The year 1968 saw Rudolf Engler’s critical edition of the Cours, presenting its source materials in parallel columns. For any given passage in the Cours, readers could see what material—both manuscript and students’ notes—Bally and Sechehaye had drawn from and how they had reshaped it. In a second fascicle six years later, Engler published the complete text of the known manuscript material concerning general linguistics, some of which had previously appeared in the Cahiers Ferdinand de Saussure, a journal established in Geneva in 1941. In the meantime, the first detailed study of the course and its relations to other figures in 19th-century linguistics appeared in the form of a Canadian PhD thesis by E. F. K. Koerner (1973), who soon went on to found the first journal and book series devoted entirely to the historiography of linguistics.
The 1970s to 1990s saw the publication of manuscript material on the Germanic legends (Saussure, 1972, 1986) and the manuscript of a book on phonology from the early 1880s (Saussure, 1995) that Roman Jakobson persuaded Jacques and Raymond de Saussure to give to the Harvard University Library rather than to the Bibliothèque Publique et Universitaire de Genève (now renamed the Bibliothèque de Genève), which held the students’ notes and manuscript fragments that had been used in assembling the Cours. Also, partial sets of notes from each of the three general linguistics courses were published by Eisuke Komatsu, together with English translations by Roy Harris and George Wolf (Saussure, 1993, 1996, 1997). The fullest set of student notes from the third course has been published by Daniele Gambarara and Claudia Mejía Quijano (Saussure and Constantin, 2005).
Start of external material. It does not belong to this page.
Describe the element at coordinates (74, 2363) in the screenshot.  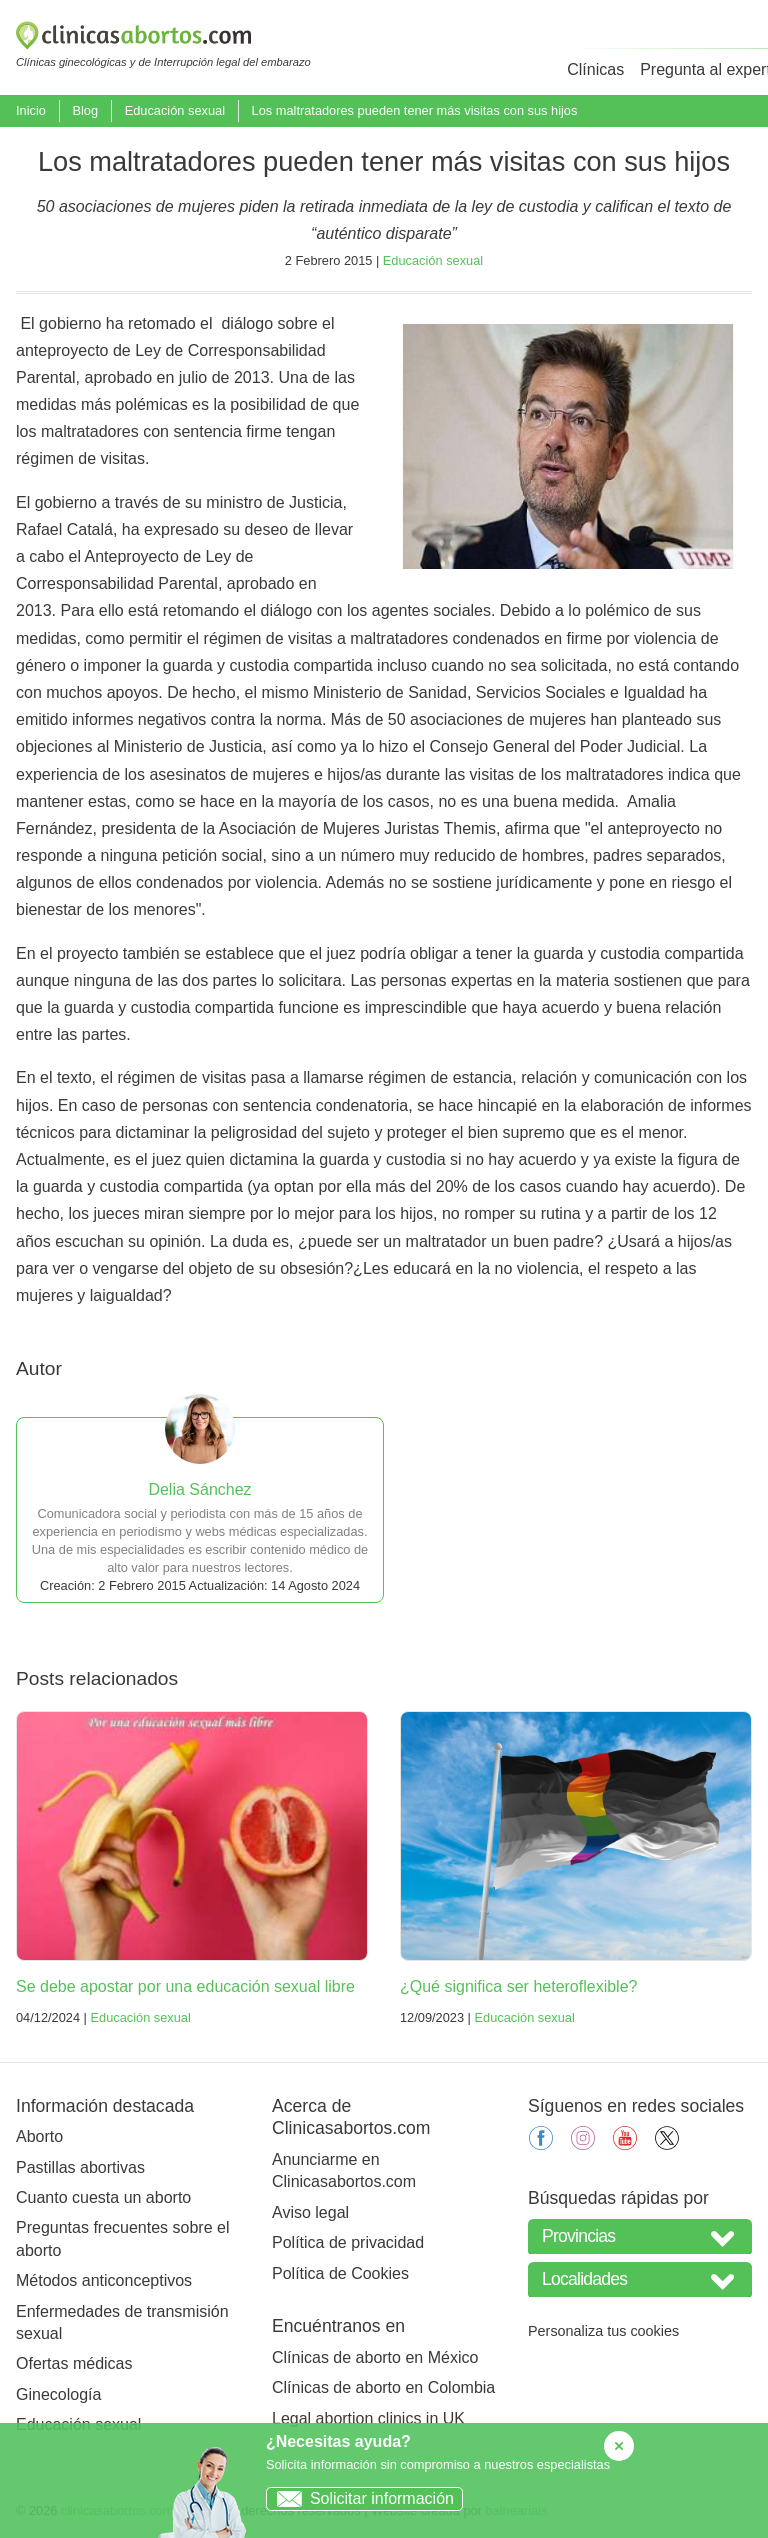 I see `Ofertas médicas` at that location.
In 1996, many hundreds of previously unseen manuscript pages and correspondence were given by the Saussure family to the Bibliothèque de Genève. These included the “double essence” manuscripts (see The Period 1879–1907 section above), published by Engler and Simon Bouquet, along with a few dozen other new fragments, in a volume (Saussure, 2002a) that consisted mostly of material Engler had already included in his critical edition of the Cours in 1968–1974. This has since appeared in translation in various languages, making this material available to a much wider audience than anything since the Cours itself. Although to people familiar with Engler’s critical edition and with Saussurean manuscripts published since the 1970s the 2002a volume contained few surprises, they have resulted in a radical rethinking of Saussure by the much larger community of those who had believed they knew the full extent of his linguistic thought based on didactic reductions of key ideas in the Cours. A Saussure who had appeared to them to take a simplistic, mechanical approach to the phenomena of language was revealed to be alert to, even tortured by, its vast complexities.
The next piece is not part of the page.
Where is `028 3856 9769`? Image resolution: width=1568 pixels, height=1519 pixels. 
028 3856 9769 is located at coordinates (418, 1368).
Publication projects continue, including Saussure (2002b, 2013), various items in Bouquet ed. (2003) and regular items in the annual volumes of the Cahiers Ferdinand de Saussure. Today, more than a century after Saussure’s death, his fundamental ideas continue to function as the foundation of linguistic theory. They have outlived countless challenges and survived having countless theoretical constructs built upon them.